■ TASK BRIEF:
A faithful retyping of every entry below is wanted, with images left out.

■ DATA FOR THIS EXERCISE:

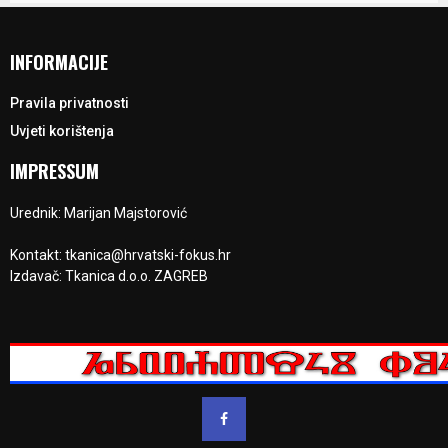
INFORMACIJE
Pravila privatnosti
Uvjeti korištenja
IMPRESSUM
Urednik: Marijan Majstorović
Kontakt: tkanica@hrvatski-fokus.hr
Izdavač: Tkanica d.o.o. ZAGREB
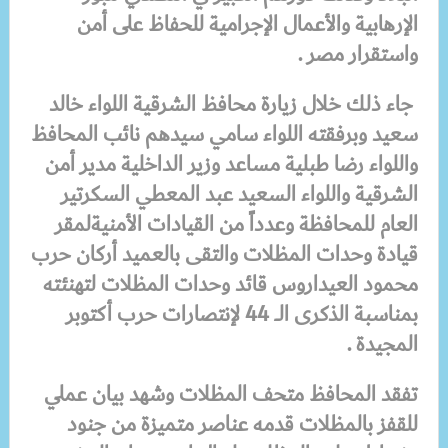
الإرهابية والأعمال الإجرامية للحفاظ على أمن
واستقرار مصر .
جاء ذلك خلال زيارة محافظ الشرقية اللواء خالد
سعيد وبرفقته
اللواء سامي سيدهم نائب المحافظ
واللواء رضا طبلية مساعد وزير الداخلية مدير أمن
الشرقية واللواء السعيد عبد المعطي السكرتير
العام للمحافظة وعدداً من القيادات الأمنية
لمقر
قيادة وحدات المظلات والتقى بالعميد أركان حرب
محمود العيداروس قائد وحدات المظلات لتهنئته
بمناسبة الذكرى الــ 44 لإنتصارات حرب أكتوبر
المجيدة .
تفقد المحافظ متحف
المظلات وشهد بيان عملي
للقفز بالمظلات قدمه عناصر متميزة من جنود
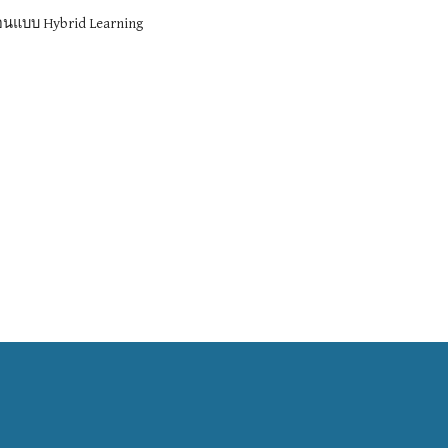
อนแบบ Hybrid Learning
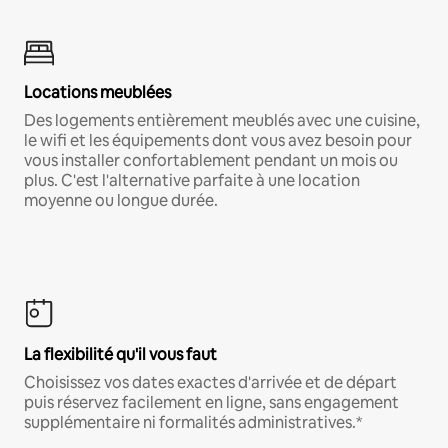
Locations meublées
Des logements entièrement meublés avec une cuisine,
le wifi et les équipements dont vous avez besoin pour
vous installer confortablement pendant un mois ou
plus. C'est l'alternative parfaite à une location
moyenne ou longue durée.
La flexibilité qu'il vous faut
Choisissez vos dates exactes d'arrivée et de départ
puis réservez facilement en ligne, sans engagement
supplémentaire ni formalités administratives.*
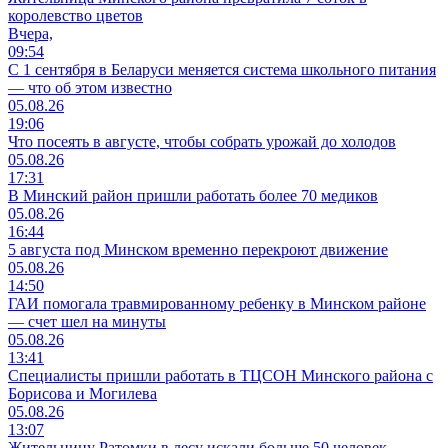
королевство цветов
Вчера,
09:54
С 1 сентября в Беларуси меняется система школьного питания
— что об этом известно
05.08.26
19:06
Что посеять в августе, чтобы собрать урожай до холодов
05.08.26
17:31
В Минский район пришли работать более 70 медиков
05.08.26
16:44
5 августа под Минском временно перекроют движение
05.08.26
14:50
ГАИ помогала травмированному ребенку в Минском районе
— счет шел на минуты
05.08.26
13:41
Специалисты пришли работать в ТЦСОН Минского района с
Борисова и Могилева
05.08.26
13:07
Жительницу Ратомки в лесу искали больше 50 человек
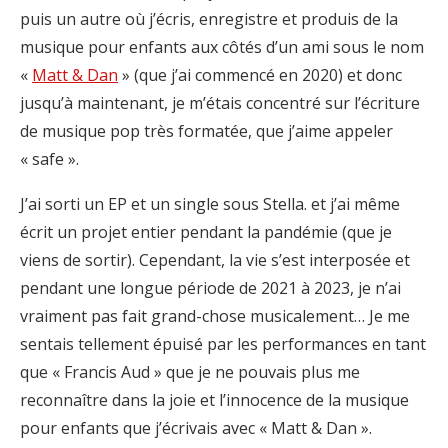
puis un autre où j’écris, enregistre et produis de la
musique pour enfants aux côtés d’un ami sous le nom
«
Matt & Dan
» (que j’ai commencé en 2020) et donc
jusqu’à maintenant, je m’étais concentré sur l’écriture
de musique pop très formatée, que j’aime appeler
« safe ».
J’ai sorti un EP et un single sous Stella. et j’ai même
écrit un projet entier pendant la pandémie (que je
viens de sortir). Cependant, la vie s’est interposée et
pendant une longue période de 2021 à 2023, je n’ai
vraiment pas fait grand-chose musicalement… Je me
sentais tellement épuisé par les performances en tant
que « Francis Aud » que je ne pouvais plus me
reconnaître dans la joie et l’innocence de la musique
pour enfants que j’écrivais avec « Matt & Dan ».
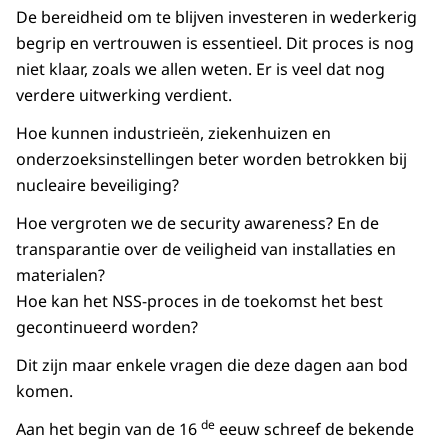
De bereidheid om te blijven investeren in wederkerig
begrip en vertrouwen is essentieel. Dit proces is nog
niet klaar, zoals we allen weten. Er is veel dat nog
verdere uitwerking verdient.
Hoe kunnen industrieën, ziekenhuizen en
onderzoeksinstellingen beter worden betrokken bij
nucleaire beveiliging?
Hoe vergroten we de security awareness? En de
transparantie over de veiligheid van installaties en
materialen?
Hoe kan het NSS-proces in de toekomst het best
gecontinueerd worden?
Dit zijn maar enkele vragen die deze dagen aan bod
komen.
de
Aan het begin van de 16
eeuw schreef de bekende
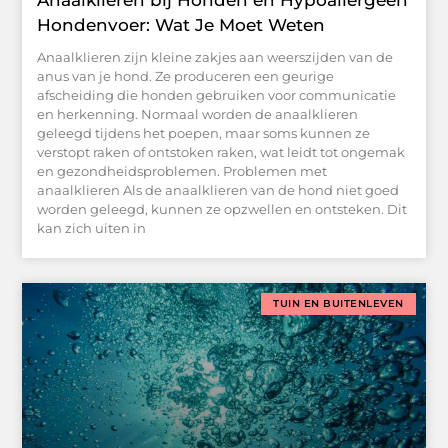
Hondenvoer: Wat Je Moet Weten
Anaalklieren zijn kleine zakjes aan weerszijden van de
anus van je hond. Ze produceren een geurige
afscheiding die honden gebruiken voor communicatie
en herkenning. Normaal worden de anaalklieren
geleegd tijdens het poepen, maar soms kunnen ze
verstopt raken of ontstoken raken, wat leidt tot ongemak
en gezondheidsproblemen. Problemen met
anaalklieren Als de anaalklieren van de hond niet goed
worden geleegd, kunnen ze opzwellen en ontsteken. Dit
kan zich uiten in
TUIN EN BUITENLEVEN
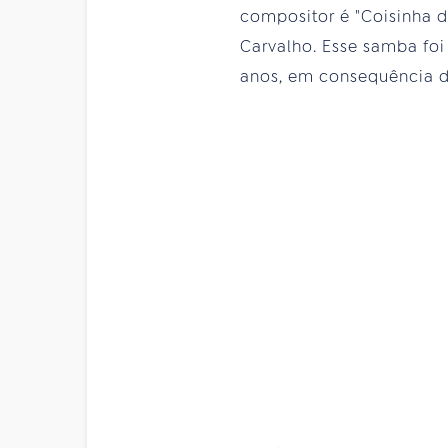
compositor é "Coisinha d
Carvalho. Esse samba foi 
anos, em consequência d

■ EXPECTED ANSWER:
INFORMACIJE
Pravila privatnosti
Uvjeti korištenja
IMPRESSUM
Urednik: Marijan Majstorović
Kontakt: tkanica@hrvatski-fokus.hr
Izdavač: Tkanica d.o.o. ZAGREB
الإرهابية والأعمال الإجرامية للحفاظ على أمن
واستقرار مصر .
جاء ذلك خلال زيارة محافظ الشرقية اللواء خالد
سعيد وبرفقته
اللواء سامي سيدهم نائب المحافظ
واللواء رضا طبلية مساعد وزير الداخلية مدير أمن
الشرقية واللواء السعيد عبد المعطي السكرتير
العام للمحافظة وعدداً من القيادات الأمنية
لمقر
قيادة وحدات المظلات والتقى بالعميد أركان حرب
محمود العيداروس قائد وحدات المظلات لتهنئته
بمناسبة الذكرى الــ 44 لإنتصارات حرب أكتوبر
المجيدة .
تفقد المحافظ متحف
المظلات وشهد بيان عملي
للقفز بالمظلات قدمه عناصر متميزة من جنود
อนแบบ Hybrid Learning
Locations meublées
Des logements entièrement meublés avec une cuisine,
le wifi et les équipements dont vous avez besoin pour
vous installer confortablement pendant un mois ou
plus. C'est l'alternative parfaite à une location
moyenne ou longue durée.
La flexibilité qu'il vous faut
Choisissez vos dates exactes d'arrivée et de départ
puis réservez facilement en ligne, sans engagement
supplémentaire ni formalités administratives.*
королевство цветов
Вчера,
09:54
С 1 сентября в Беларуси меняется система школьного питания
— что об этом известно
05.08.26
19:06
Что посеять в августе, чтобы собрать урожай до холодов
05.08.26
17:31
В Минский район пришли работать более 70 медиков
05.08.26
16:44
5 августа под Минском временно перекроют движение
05.08.26
14:50
ГАИ помогала травмированному ребенку в Минском районе
— счет шел на минуты
05.08.26
13:41
Специалисты пришли работать в ТЦСОН Минского района с
Борисова и Могилева
05.08.26
13:07
Жительницу Ратомки в лесу искали больше 50 человек
puis un autre où j’écris, enregistre et produis de la
musique pour enfants aux côtés d’un ami sous le nom
«
Matt & Dan
» (que j’ai commencé en 2020) et donc
jusqu’à maintenant, je m’étais concentré sur l’écriture
de musique pop très formatée, que j’aime appeler
« safe ».
J’ai sorti un EP et un single sous Stella. et j’ai même
écrit un projet entier pendant la pandémie (que je
viens de sortir). Cependant, la vie s’est interposée et
pendant une longue période de 2021 à 2023, je n’ai
vraiment pas fait grand-chose musicalement… Je me
sentais tellement épuisé par les performances en tant
que « Francis Aud » que je ne pouvais plus me
reconnaître dans la joie et l’innocence de la musique
pour enfants que j’écrivais avec « Matt & Dan ».
De bereidheid om te blijven investeren in wederkerig
begrip en vertrouwen is essentieel. Dit proces is nog
niet klaar, zoals we allen weten. Er is veel dat nog
verdere uitwerking verdient.
Hoe kunnen industrieën, ziekenhuizen en
onderzoeksinstellingen beter worden betrokken bij
nucleaire beveiliging?
Hoe vergroten we de security awareness? En de
transparantie over de veiligheid van installaties en
materialen?
Hoe kan het NSS-proces in de toekomst het best
gecontinueerd worden?
Dit zijn maar enkele vragen die deze dagen aan bod
komen.
de
Aan het begin van de 16
eeuw schreef de bekende
Hondenvoer: Wat Je Moet Weten
Anaalklieren zijn kleine zakjes aan weerszijden van de
anus van je hond. Ze produceren een geurige
afscheiding die honden gebruiken voor communicatie
en herkenning. Normaal worden de anaalklieren
geleegd tijdens het poepen, maar soms kunnen ze
verstopt raken of ontstoken raken, wat leidt tot ongemak
en gezondheidsproblemen. Problemen met
anaalklieren Als de anaalklieren van de hond niet goed
worden geleegd, kunnen ze opzwellen en ontsteken. Dit
kan zich uiten in
TUIN EN BUITENLEVEN
compositor é "Coisinha d
Carvalho. Esse samba foi 
anos, em consequência d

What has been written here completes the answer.